The cottage was in a terrible state of disorder. We had been too excited in the morning to do our chores. Beds were unmade, the living-room messy and untidy with sweaters on chairs, crumbs on the table and floor and shades some up, and some down, and some crooked (nothing to my mind gives a room a more forlorn look than window shades at sixes and sevens); the kitchen, usually in the pink of perfection, just as Blanche had left it after cooking what she had termed, a somewhat "forgetable" breakfast.
"Never do today what you can put off until tomorrow," said Dee. "Let's leave this mess and take a dip before supper. We will have fifteen minutes at least before Blanche can get the funeral baked meats on the table."
We were to have a very simple repast and we told Blanche just to put it on the table and we would wait on ourselves. The girl was as tired as we were and we felt we must spare her. We determined to get the cottage in perfect order the next day and just to "live keerless" for that evening and night, as Blanche expressed it.
Five hats and five pairs of gloves, dropped where the owners happened to fancy, did not help to make the living-room look any more orderly. Dum took off her white kid pumps, that had been pinching a little all day, and left them in the middle of the floor. The morning paper, despised of Zebedee but eagerly devoured nevertheless, was scattered all over the divan and floor, and a bag of bananas Blanche had been intrusted with was in a state of dishabille on the crummy table. It was surely a place to flee from and flee we did.
Such a swim as we had! It seemed the best of the whole month. The water was perfect, just a little cooler than the air, and the setting sun turned it to liquid gold.
"Why, look at Annie! She is swimming, really swimming!" called out Mary Flannagan. And sure enough there was Annie staying on top of the water and calmly paddling around like a beautiful white swan.

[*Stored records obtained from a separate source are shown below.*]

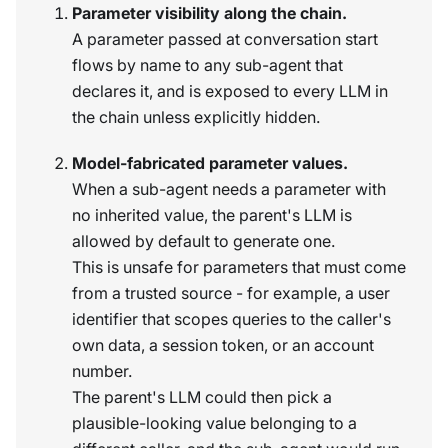
Parameter visibility along the chain.
A parameter passed at conversation start
flows by name to any sub-agent that
declares it, and is exposed to every LLM in
the chain unless explicitly hidden.
Model-fabricated parameter values.
When a sub-agent needs a parameter with
no inherited value, the parent's LLM is
allowed by default to generate one.
This is unsafe for parameters that must come
from a trusted source - for example, a user
identifier that scopes queries to the caller's
own data, a session token, or an account
number.
The parent's LLM could then pick a
plausible-looking value belonging to a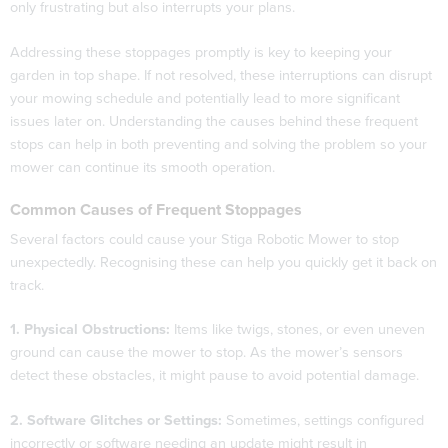
only frustrating but also interrupts your plans.
Addressing these stoppages promptly is key to keeping your
garden in top shape. If not resolved, these interruptions can disrupt
your mowing schedule and potentially lead to more significant
issues later on. Understanding the causes behind these frequent
stops can help in both preventing and solving the problem so your
mower can continue its smooth operation.
Common Causes of Frequent Stoppages
Several factors could cause your Stiga Robotic Mower to stop
unexpectedly. Recognising these can help you quickly get it back on
track.
1. Physical Obstructions:
Items like twigs, stones, or even uneven
ground can cause the mower to stop. As the mower’s sensors
detect these obstacles, it might pause to avoid potential damage.
2. Software Glitches or Settings:
Sometimes, settings configured
incorrectly or software needing an update might result in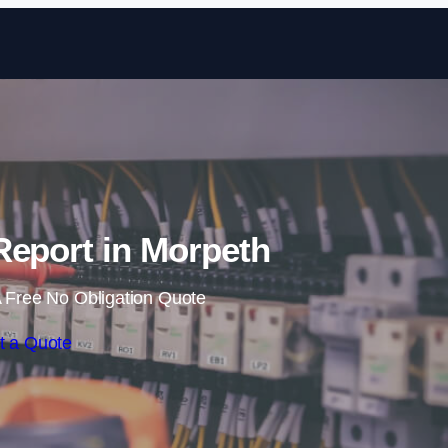
Skip to content
Report in Morpeth
 Free No Obligation Quote
t a Quote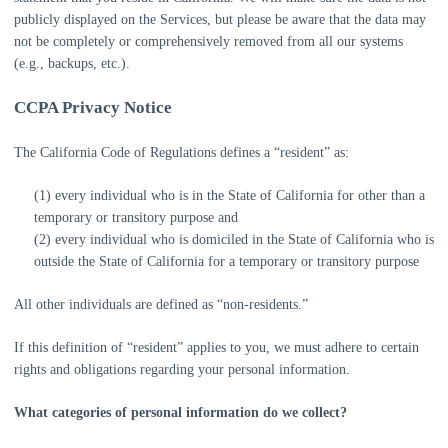
publicly displayed on the Services, but please be aware that the data may
not be completely or comprehensively removed from all our systems
(e.g.
,
backups, etc.).
CCPA Privacy Notice
The California Code of Regulations defines a
“resident”
as:
(1) every individual who is in the State of California for other than a
temporary or transitory purpose and
(2) every individual who is domiciled in the State of California who is
outside the State of California for a temporary or transitory purpose
All other individuals are defined as
“non-residents.”
If this definition of
“resident”
applies to you, we must adhere to certain
rights and obligations regarding your personal information.
What categories of personal information do we collect?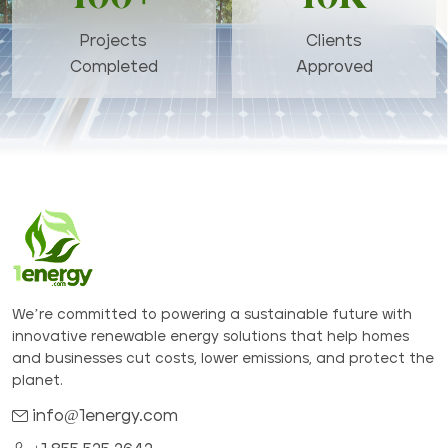
Projects
Clients
Completed
Approved
We’re committed to powering a sustainable future with
innovative renewable energy solutions that help homes
and businesses cut costs, lower emissions, and protect the
planet.
info@1energy.com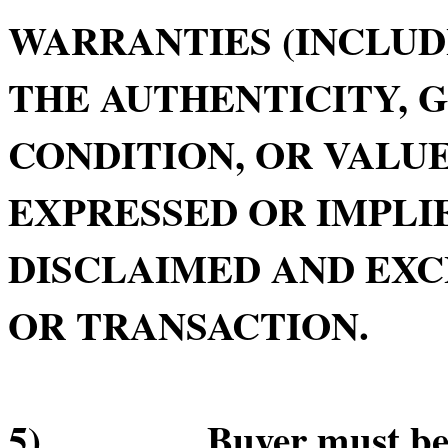
WARRANTIES (INCLUD
THE AUTHENTICITY, 
CONDITION, OR VALUE
EXPRESSED OR IMPLIE
DISCLAIMED AND EXC
OR TRANSACTION.
5) Buyer must be in 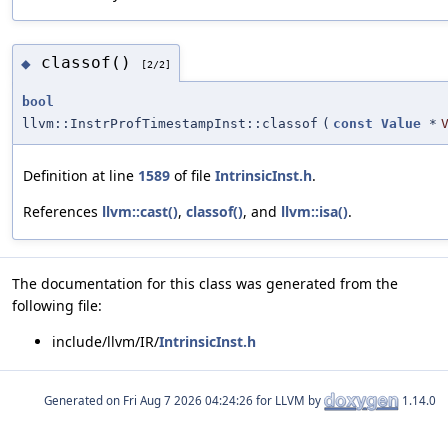
classof()
◆
[2/2]
bool
llvm::InstrProfTimestampInst::classof
(
const
Value
*
Definition at line
1589
of file
IntrinsicInst.h
.
References
llvm::cast()
,
classof()
, and
llvm::isa()
.
The documentation for this class was generated from the
following file:
include/llvm/IR/
IntrinsicInst.h
Generated on
for LLVM by
1.14.0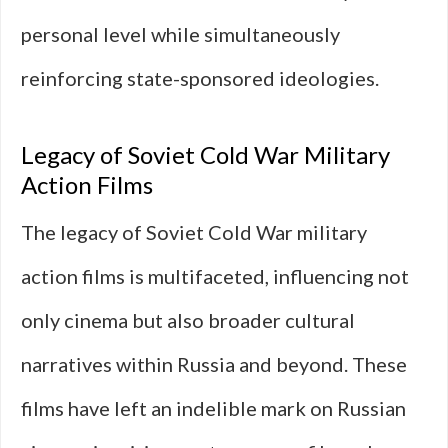
personal level while simultaneously
reinforcing state-sponsored ideologies.
Legacy of Soviet Cold War Military
Action Films
The legacy of Soviet Cold War military
action films is multifaceted, influencing not
only cinema but also broader cultural
narratives within Russia and beyond. These
films have left an indelible mark on Russian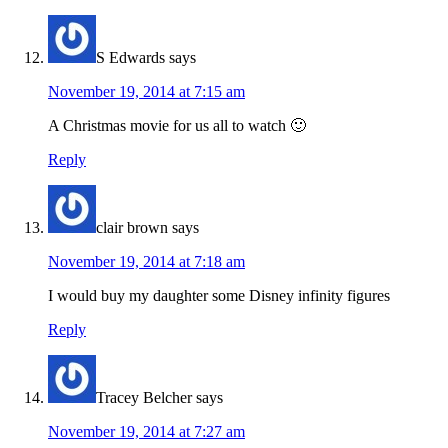
S Edwards
says
November 19, 2014 at 7:15 am
A Christmas movie for us all to watch 🙂
Reply
clair brown
says
November 19, 2014 at 7:18 am
I would buy my daughter some Disney infinity figures
Reply
Tracey Belcher
says
November 19, 2014 at 7:27 am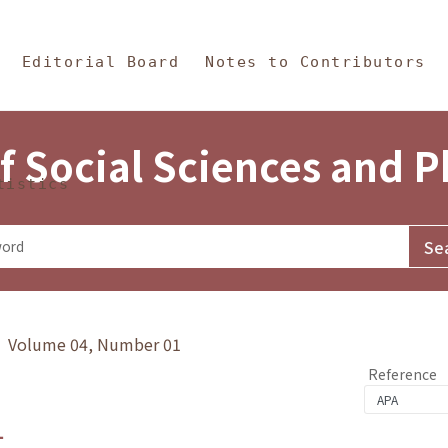
in Content
s and Philosophy
Editorial Board
Notes to Contributors
f Social Sciences and 
tistics
y》 Volume 04, Number 01
Reference
1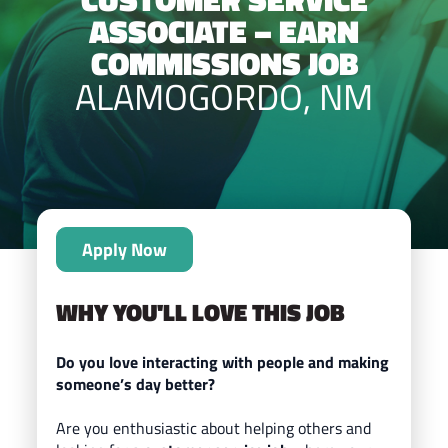
ASSOCIATE – EARN
COMMISSIONS JOB
ALAMOGORDO, NM
Apply Now
WHY YOU'LL LOVE THIS JOB
Do you love interacting with people and making
someone’s day better?
Are you enthusiastic about helping others and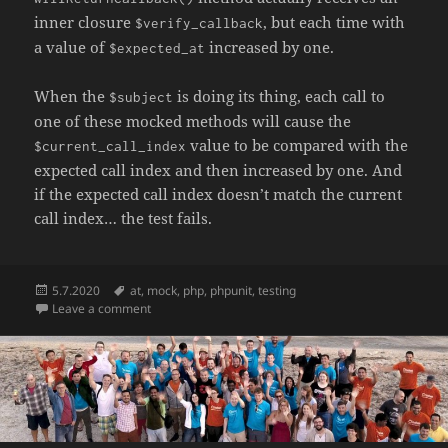
inner closure
, but each time with
$verify_callback
a value of
increased by one.
$expected_at
When the
is doing its thing, each call to
$subject
one of these mocked methods will cause the
value to be compared with the
$current_call_index
expected call index and then increased by one. And
if the expected call index doesn’t match the current
call index… the test fails.
Posted
Tags
5.7.2020
at
,
mock
,
php
,
phpunit
,
testing
on
on Verifying the order of calls across different mock 
Leave a comment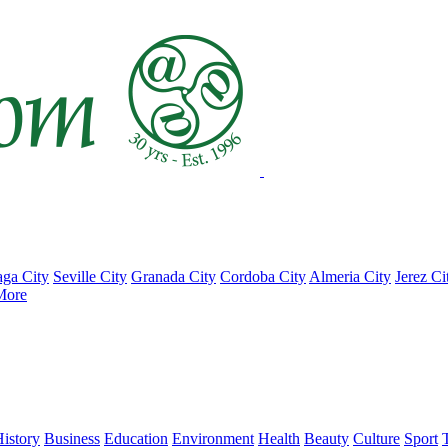
ga City
Seville City
Granada City
Cordoba City
Almeria City
Jerez Ci
More
istory
Business
Education
Environment
Health
Beauty
Culture
Sport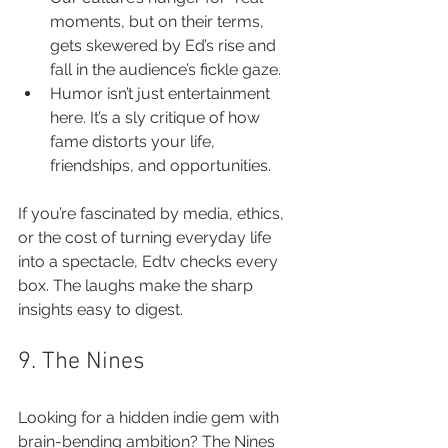
moments, but on their terms, 
gets skewered by Ed’s rise and 
fall in the audience’s fickle gaze.
Humor isn’t just entertainment 
here. It’s a sly critique of how 
fame distorts your life, 
friendships, and opportunities.
If you’re fascinated by media, ethics, 
or the cost of turning everyday life 
into a spectacle, Edtv checks every 
box. The laughs make the sharp 
insights easy to digest.
9. The Nines
Looking for a hidden indie gem with 
brain-bending ambition? The Nines 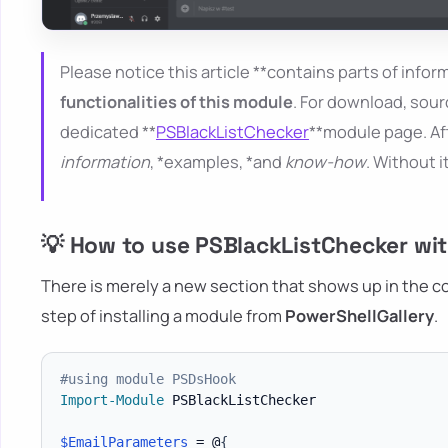
Please notice this article **contains parts of inform
functionalities of this module
. For download, sour
dedicated **
PSBlackListChecker
**module page. Aft
information
, *examples, *and
know-how
. Without i
💡 How to use PSBlackListChecker wit
There is merely a new section that shows up in the conf
step of installing a module from
PowerShellGallery
.
#using module PSDsHook
Import-Module
 PSBlackListChecker

$EmailParameters
 = @
{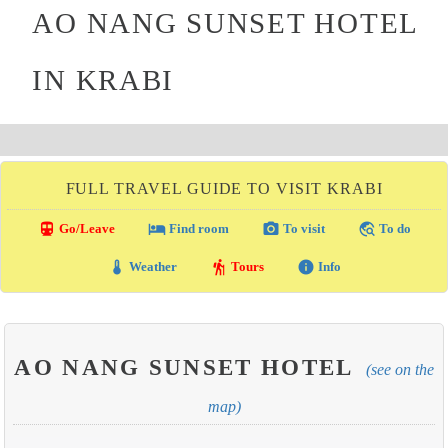
AO NANG SUNSET HOTEL
IN KRABI
FULL TRAVEL GUIDE TO VISIT KRABI
directions_transit
local_hotel
photo_camera
travel_explore
Go/Leave
Find room
To visit
To do
thermostat
hiking
info
Weather
Tours
Info
AO NANG SUNSET HOTEL
(see on the
map)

"Of course I can swim in golden water! Who couldn't? I do wish Mr. Tucker could see me. Isn't it too bad after all his patience with me that I wait until he is gone to show what I can do? Somehow this seems like a dream, and the water is fairy water."
"Let's all catch hold of hands and lie on our backs and float," I suggested.
"If you won't leave me when the tide comes, to turn over and swim in," pleaded Annie.
"I will stay with you until your shoulders grate against the shore," promised Mary.